[EXERCISE INSTRUCTIONS] Print the whole listing below exactly, skipping every picture.

[DATA SUPPLIED]
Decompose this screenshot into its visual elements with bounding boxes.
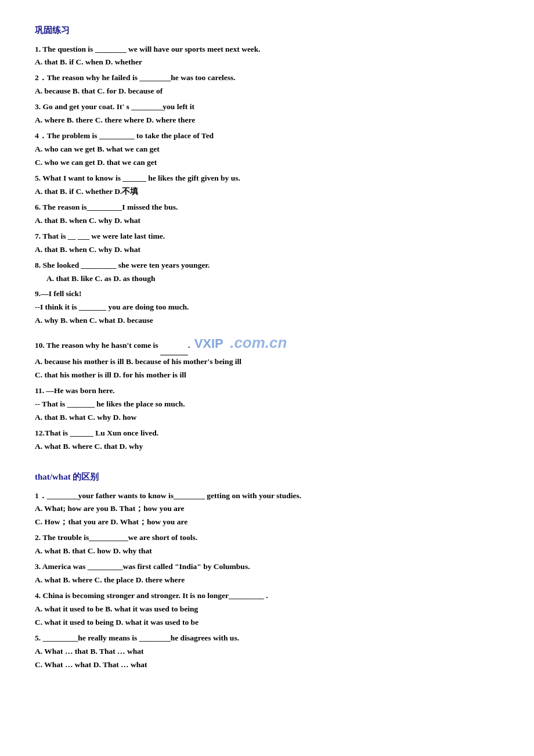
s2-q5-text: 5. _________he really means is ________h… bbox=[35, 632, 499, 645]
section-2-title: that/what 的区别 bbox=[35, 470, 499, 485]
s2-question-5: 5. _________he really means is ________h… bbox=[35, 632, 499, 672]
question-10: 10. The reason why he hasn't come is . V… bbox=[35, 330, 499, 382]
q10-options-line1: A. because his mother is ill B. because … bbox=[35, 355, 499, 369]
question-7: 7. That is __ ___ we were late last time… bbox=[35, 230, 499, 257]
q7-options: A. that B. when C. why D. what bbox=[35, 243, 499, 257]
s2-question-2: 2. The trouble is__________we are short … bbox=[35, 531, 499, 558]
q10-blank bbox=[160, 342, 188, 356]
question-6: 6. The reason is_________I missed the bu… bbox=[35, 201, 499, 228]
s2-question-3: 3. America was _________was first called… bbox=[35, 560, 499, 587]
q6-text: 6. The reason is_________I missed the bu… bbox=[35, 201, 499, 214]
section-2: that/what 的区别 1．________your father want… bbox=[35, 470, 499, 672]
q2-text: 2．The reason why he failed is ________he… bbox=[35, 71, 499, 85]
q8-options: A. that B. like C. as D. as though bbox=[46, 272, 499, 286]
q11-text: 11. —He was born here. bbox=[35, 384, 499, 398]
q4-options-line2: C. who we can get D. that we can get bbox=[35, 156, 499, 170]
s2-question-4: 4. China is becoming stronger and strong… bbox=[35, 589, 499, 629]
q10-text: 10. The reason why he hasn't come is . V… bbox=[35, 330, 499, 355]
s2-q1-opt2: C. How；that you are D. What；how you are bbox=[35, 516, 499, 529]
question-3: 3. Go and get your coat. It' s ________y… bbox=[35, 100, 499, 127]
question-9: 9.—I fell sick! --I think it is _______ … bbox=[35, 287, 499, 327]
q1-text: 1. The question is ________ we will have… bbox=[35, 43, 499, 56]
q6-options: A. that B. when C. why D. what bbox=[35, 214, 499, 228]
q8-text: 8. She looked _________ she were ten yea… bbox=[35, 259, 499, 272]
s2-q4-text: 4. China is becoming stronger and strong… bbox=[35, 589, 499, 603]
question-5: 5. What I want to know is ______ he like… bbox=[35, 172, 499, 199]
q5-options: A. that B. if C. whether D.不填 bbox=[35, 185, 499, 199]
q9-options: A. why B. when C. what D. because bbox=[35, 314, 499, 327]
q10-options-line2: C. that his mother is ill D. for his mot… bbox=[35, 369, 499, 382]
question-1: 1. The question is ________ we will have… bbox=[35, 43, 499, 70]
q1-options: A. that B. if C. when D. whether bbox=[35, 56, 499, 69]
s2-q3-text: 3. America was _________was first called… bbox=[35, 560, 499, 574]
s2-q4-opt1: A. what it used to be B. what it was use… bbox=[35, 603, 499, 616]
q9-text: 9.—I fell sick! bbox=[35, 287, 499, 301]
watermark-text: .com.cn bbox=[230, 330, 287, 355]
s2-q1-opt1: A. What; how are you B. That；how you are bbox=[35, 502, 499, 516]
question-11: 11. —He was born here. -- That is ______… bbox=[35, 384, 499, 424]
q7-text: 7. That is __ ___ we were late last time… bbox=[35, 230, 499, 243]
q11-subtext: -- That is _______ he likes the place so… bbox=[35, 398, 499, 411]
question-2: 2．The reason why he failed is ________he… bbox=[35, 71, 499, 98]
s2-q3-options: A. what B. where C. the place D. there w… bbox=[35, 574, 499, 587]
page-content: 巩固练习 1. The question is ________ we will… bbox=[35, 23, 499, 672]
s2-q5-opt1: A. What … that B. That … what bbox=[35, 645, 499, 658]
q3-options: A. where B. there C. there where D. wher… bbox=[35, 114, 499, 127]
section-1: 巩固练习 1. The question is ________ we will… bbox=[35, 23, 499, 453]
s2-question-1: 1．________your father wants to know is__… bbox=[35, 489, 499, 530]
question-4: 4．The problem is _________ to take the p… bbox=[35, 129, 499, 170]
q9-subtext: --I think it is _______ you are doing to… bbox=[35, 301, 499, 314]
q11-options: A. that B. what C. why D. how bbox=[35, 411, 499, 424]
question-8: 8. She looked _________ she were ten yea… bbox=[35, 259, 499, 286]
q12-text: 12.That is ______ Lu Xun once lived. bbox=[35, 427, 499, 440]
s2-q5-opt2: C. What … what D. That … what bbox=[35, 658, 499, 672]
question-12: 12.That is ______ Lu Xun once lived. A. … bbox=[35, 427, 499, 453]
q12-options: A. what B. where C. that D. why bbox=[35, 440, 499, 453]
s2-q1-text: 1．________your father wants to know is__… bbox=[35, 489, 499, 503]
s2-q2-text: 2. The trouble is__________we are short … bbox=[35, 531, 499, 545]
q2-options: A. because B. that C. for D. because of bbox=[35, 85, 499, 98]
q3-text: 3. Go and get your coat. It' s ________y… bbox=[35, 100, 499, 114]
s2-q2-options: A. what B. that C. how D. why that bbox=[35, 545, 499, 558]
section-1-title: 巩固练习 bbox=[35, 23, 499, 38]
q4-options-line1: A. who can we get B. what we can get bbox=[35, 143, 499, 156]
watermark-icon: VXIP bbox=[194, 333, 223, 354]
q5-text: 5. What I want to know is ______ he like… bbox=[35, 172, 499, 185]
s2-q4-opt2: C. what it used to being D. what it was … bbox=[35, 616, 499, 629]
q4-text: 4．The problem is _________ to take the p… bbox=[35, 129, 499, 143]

[ANSWER TO THIS TASK]
Decompose this screenshot into its visual elements with bounding boxes.
s2-q5-text: 5. _________he really means is ________h… bbox=[35, 632, 499, 645]
section-2-title: that/what 的区别 bbox=[35, 470, 499, 485]
s2-question-5: 5. _________he really means is ________h… bbox=[35, 632, 499, 672]
question-10: 10. The reason why he hasn't come is . V… bbox=[35, 330, 499, 382]
q10-options-line1: A. because his mother is ill B. because … bbox=[35, 355, 499, 369]
question-7: 7. That is __ ___ we were late last time… bbox=[35, 230, 499, 257]
q7-options: A. that B. when C. why D. what bbox=[35, 243, 499, 257]
s2-question-2: 2. The trouble is__________we are short … bbox=[35, 531, 499, 558]
q10-blank bbox=[160, 342, 188, 356]
question-6: 6. The reason is_________I missed the bu… bbox=[35, 201, 499, 228]
s2-question-3: 3. America was _________was first called… bbox=[35, 560, 499, 587]
q6-text: 6. The reason is_________I missed the bu… bbox=[35, 201, 499, 214]
section-2: that/what 的区别 1．________your father want… bbox=[35, 470, 499, 672]
q2-text: 2．The reason why he failed is ________he… bbox=[35, 71, 499, 85]
q8-options: A. that B. like C. as D. as though bbox=[46, 272, 499, 286]
q11-text: 11. —He was born here. bbox=[35, 384, 499, 398]
q4-options-line2: C. who we can get D. that we can get bbox=[35, 156, 499, 170]
s2-question-4: 4. China is becoming stronger and strong… bbox=[35, 589, 499, 629]
q10-text: 10. The reason why he hasn't come is . V… bbox=[35, 330, 499, 355]
s2-q1-opt2: C. How；that you are D. What；how you are bbox=[35, 516, 499, 529]
question-3: 3. Go and get your coat. It' s ________y… bbox=[35, 100, 499, 127]
question-9: 9.—I fell sick! --I think it is _______ … bbox=[35, 287, 499, 327]
q1-text: 1. The question is ________ we will have… bbox=[35, 43, 499, 56]
q6-options: A. that B. when C. why D. what bbox=[35, 214, 499, 228]
q8-text: 8. She looked _________ she were ten yea… bbox=[35, 259, 499, 272]
s2-q4-text: 4. China is becoming stronger and strong… bbox=[35, 589, 499, 603]
question-5: 5. What I want to know is ______ he like… bbox=[35, 172, 499, 199]
q5-options: A. that B. if C. whether D.不填 bbox=[35, 185, 499, 199]
q9-options: A. why B. when C. what D. because bbox=[35, 314, 499, 327]
q10-options-line2: C. that his mother is ill D. for his mot… bbox=[35, 369, 499, 382]
question-1: 1. The question is ________ we will have… bbox=[35, 43, 499, 70]
q1-options: A. that B. if C. when D. whether bbox=[35, 56, 499, 69]
s2-q3-text: 3. America was _________was first called… bbox=[35, 560, 499, 574]
s2-q4-opt1: A. what it used to be B. what it was use… bbox=[35, 603, 499, 616]
q9-text: 9.—I fell sick! bbox=[35, 287, 499, 301]
watermark-text: .com.cn bbox=[230, 330, 287, 355]
s2-q1-opt1: A. What; how are you B. That；how you are bbox=[35, 502, 499, 516]
question-11: 11. —He was born here. -- That is ______… bbox=[35, 384, 499, 424]
q7-text: 7. That is __ ___ we were late last time… bbox=[35, 230, 499, 243]
q11-subtext: -- That is _______ he likes the place so… bbox=[35, 398, 499, 411]
question-2: 2．The reason why he failed is ________he… bbox=[35, 71, 499, 98]
s2-q3-options: A. what B. where C. the place D. there w… bbox=[35, 574, 499, 587]
page-content: 巩固练习 1. The question is ________ we will… bbox=[35, 23, 499, 672]
s2-q5-opt1: A. What … that B. That … what bbox=[35, 645, 499, 658]
q3-options: A. where B. there C. there where D. wher… bbox=[35, 114, 499, 127]
section-1: 巩固练习 1. The question is ________ we will… bbox=[35, 23, 499, 453]
s2-question-1: 1．________your father wants to know is__… bbox=[35, 489, 499, 530]
question-4: 4．The problem is _________ to take the p… bbox=[35, 129, 499, 170]
q9-subtext: --I think it is _______ you are doing to… bbox=[35, 301, 499, 314]
q11-options: A. that B. what C. why D. how bbox=[35, 411, 499, 424]
question-8: 8. She looked _________ she were ten yea… bbox=[35, 259, 499, 286]
q12-text: 12.That is ______ Lu Xun once lived. bbox=[35, 427, 499, 440]
s2-q5-opt2: C. What … what D. That … what bbox=[35, 658, 499, 672]
question-12: 12.That is ______ Lu Xun once lived. A. … bbox=[35, 427, 499, 453]
q12-options: A. what B. where C. that D. why bbox=[35, 440, 499, 453]
s2-q1-text: 1．________your father wants to know is__… bbox=[35, 489, 499, 503]
s2-q2-text: 2. The trouble is__________we are short … bbox=[35, 531, 499, 545]
q2-options: A. because B. that C. for D. because of bbox=[35, 85, 499, 98]
q3-text: 3. Go and get your coat. It' s ________y… bbox=[35, 100, 499, 114]
s2-q2-options: A. what B. that C. how D. why that bbox=[35, 545, 499, 558]
section-1-title: 巩固练习 bbox=[35, 23, 499, 38]
q4-options-line1: A. who can we get B. what we can get bbox=[35, 143, 499, 156]
watermark-icon: VXIP bbox=[194, 333, 223, 354]
q5-text: 5. What I want to know is ______ he like… bbox=[35, 172, 499, 185]
s2-q4-opt2: C. what it used to being D. what it was … bbox=[35, 616, 499, 629]
q4-text: 4．The problem is _________ to take the p… bbox=[35, 129, 499, 143]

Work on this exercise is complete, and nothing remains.